Selasa, 11 Maret 2014

BISNIS ITU IBADAH, TAPI BUKAN “MEMBISNISKAN” IBADAH



            Tadi malam aku ikut seminar “Social Spiritual Entrepeneur” bersama Ridwan Abadi ( Owner Batagor Jepang ) di Islamic Book Fair, Malang. Dalam seminar itu Mas Ridwan berkata, kalau bisnis itu tak bisa dilepaskan dari yang namanya ibadah. Bisnis dan Ibadah adalah dua hal yang saling melengkapi. “Bisnis itu adalah ibadah dan ibadah itu bisa melalui bisnis”. Tidak seperti apa yang dikatakan oleh para pebisnis beraliran kapitalis, bahwa bisnis dan ibadah itu berbeda. “ Bisnis ya bisnis, ibadah ya ibadah, jangan dicampuradukkan”.
            Dosenku di STAI Kepanjen, Mr. DR. Taufiqi Bravo ( Owner “Bravo VIEC” , Malang ) juga mengatakan. Bisnis adalah sarana ibadah kita untuk dapat  memberikan manfaat yang sebesar-besarnya kepada sebanyak-banyaknya manusia di muka bumi ini. Jadi, lewat bisnis kita juga dapat beribadah.
            Aku tidak akan membantah kedua pendapat diatas, karena kedua-duanya aku amini. Bisnis itu ibadah dan ibadah itu bisnis. Yang akan kita coba diskusikan dalam tulisan kali ini adalah bagaiamana jika“MESBISNISKAN” IBADAH.

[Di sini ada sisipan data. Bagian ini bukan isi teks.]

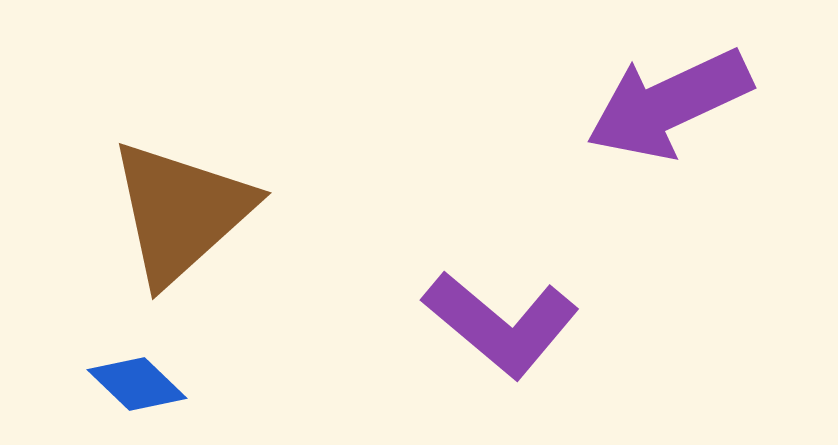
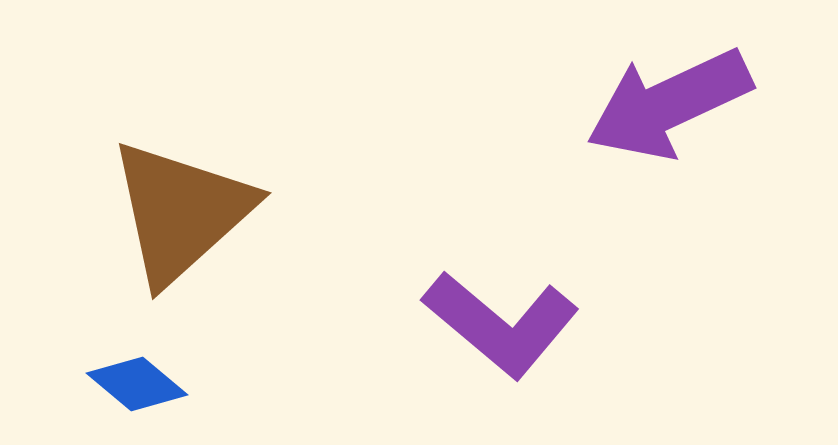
blue diamond: rotated 4 degrees counterclockwise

            Beberapa waktu yang lalu di desaku, Bulupitu. Ada sebuah pengajian yang mendatangkan seorang Ustadz yang berdakwah dengan cara yang luar biasa ( tak perlu aku sebutkan namanya dan cara dakwahnya ). Dari cara dakwahnya yang luar biasa itu banyak warga yang kagum terhadap sosok Ustadz ini. Sehingga banyak warga yang mengharapkan beliau hadir lagi dalam pengajian yang akan diadakan tahun berikutnya.
            Pucuk bersambut, Ustadz ini akan hadir lagi ke Bulupitu. Kali ini akan singgah ke rumah salah satu saudaraku. Betapa senangnya dia karena rumahnya akan kedatangan seorang ustadz  yang menjadi “idola baru” di desaku ini. Saudaraku itu juga mendapat pesan dari sang Ustadz untuk mengajak orang sebanyak-banyaknya pada acara yang akan diselenggrakan nanti. Pikirku Ustadz itu akan mengadakan pengajian lagi. Tapi itu salah.
            Mulanya memang sang Ustadz memberikan “Mauidah Hasanah”. Tapi lama kelamaan, “mauidhah” itu sedikit demi sedikit melenceng ke arah lain. Ujung-ujungnya, sang Ustadz memperkenalkan salah satu minuman yang katanya dapat menyembuhkan berbagai macam penyakit. Cukup minum satu tutup botol saja tiap hari. Maka penyakit yang diderita akan segera hilang.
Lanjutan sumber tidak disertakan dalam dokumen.